Voranmeldungszeitraum bei Existenzgründern
Grundsätzlich sind Umsatzsteuer-Voranmeldungen vierteljährlich abzugeben. Die Regelung, dass Existenzgründer ihre Umsatzsteuervoranmeldungen 2 Jahre lang monatlich abzugeben haben, belastet Steuerpflichtige zusätzlich, die in der Regel mit den gesetzlichen Anforderungen noch kaum vertraut sind und sich in einer zumeist noch sehr unsicheren wirtschaftlichen Situation befinden. Die überwiegende Mehrzahl der Existenzgründer hat keine betrügerischen Absichten. Daher sollten diese nicht in ihrem Tatendrang durch bürokratische Hemmnisse behindert werden. Paragraf 18 Abs. 2 Satz 4 UStG sollte aus diesen Gründen gestrichen werden.

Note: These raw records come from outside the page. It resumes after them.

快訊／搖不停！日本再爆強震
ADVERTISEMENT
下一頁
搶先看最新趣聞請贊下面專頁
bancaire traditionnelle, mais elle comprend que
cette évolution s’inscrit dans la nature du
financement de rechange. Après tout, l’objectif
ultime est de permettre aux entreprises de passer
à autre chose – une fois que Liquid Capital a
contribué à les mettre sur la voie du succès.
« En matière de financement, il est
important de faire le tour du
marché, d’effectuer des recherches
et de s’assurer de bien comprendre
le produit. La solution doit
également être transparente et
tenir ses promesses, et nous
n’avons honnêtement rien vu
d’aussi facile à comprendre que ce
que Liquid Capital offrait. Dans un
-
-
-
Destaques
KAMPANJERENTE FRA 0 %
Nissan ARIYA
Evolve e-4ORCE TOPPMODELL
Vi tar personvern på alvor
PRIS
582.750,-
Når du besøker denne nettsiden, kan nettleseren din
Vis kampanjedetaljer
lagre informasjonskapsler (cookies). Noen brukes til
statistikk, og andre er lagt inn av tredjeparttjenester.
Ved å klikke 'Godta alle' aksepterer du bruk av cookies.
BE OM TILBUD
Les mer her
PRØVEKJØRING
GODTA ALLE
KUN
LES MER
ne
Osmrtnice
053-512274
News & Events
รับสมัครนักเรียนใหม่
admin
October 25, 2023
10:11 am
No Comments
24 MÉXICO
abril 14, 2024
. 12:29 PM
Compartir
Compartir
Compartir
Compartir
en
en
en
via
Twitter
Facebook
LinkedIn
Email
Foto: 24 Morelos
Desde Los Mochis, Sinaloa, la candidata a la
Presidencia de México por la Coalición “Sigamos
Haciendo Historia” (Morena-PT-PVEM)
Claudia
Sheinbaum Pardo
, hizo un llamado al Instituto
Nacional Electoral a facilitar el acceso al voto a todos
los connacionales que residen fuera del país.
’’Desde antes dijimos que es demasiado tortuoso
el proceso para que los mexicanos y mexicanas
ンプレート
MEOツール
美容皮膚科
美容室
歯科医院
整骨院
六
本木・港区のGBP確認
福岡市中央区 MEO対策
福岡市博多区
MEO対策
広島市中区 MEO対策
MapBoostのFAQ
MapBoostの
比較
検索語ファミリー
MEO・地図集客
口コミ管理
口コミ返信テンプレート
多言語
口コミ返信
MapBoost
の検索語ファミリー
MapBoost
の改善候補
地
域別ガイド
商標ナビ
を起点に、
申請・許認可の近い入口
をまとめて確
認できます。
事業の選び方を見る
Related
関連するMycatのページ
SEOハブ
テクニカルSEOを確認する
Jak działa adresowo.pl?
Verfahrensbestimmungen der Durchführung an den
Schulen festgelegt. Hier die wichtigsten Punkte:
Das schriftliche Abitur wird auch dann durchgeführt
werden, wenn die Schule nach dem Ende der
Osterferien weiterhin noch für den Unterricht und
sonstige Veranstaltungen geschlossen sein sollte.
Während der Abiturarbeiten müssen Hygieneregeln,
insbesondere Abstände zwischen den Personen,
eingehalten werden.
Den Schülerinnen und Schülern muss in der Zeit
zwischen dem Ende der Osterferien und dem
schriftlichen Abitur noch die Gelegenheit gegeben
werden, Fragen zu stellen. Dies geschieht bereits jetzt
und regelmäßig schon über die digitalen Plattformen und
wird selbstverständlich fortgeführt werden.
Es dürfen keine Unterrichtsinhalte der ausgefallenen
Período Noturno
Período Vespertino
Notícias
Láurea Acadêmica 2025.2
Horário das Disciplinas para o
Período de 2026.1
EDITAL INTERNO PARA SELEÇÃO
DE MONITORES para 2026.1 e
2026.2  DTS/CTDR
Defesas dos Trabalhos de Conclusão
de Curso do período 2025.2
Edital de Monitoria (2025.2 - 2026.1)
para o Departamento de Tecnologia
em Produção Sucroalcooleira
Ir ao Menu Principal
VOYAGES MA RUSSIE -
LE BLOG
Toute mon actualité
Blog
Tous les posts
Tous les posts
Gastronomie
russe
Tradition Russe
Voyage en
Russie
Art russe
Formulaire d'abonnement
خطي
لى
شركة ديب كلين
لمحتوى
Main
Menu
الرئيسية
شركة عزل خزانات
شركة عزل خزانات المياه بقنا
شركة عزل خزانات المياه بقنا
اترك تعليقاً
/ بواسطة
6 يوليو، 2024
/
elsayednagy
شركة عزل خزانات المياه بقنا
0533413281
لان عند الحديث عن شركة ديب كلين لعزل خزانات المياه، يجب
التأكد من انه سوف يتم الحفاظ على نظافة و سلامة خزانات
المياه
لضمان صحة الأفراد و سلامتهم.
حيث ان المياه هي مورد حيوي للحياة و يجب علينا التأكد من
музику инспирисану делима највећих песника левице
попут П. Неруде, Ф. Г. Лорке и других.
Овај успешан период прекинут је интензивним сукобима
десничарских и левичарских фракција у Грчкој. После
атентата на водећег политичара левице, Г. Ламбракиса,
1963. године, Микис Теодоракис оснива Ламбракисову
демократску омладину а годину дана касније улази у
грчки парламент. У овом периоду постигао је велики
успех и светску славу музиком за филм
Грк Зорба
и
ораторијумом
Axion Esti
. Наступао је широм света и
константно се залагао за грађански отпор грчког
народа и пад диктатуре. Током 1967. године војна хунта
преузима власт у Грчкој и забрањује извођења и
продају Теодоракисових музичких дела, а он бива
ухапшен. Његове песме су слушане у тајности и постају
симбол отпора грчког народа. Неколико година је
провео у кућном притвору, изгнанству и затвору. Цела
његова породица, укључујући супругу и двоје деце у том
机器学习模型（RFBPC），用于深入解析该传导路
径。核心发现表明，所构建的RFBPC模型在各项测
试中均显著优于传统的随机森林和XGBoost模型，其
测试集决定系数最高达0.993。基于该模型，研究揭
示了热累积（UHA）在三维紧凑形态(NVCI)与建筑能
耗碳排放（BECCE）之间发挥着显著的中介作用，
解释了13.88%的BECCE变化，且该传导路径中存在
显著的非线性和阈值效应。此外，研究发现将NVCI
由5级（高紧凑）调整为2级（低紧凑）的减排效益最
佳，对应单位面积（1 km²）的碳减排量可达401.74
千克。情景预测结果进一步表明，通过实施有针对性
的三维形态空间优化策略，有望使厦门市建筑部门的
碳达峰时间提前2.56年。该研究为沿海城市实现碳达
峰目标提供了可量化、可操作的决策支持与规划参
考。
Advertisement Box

Grenzen für Kleinunternehmereigenschaft i. S. d. § 19 UStG
Seit Einführung der zurzeit gültigen Grenzen des § 19 UStG (höchstens 17.500,00 € Gesamtumsatz im vorangegangenen und voraussichtlich nicht mehr als 50.000,00 € Gesamtumsatz im laufenden Kalenderjahr) sind 16 Jahre vergangen und Preissteigerungen eingetreten. Der ursprüngliche Gedanke der Vereinfachung in Bagatellfällen, der zu den in § 19 UStG genannten Umsatzgrenzen geführt hatte, sollte erhalten bleiben. Eine Anpassung der Grenzen nach oben würde den Bürokratieaufwand in Deutschland verringern.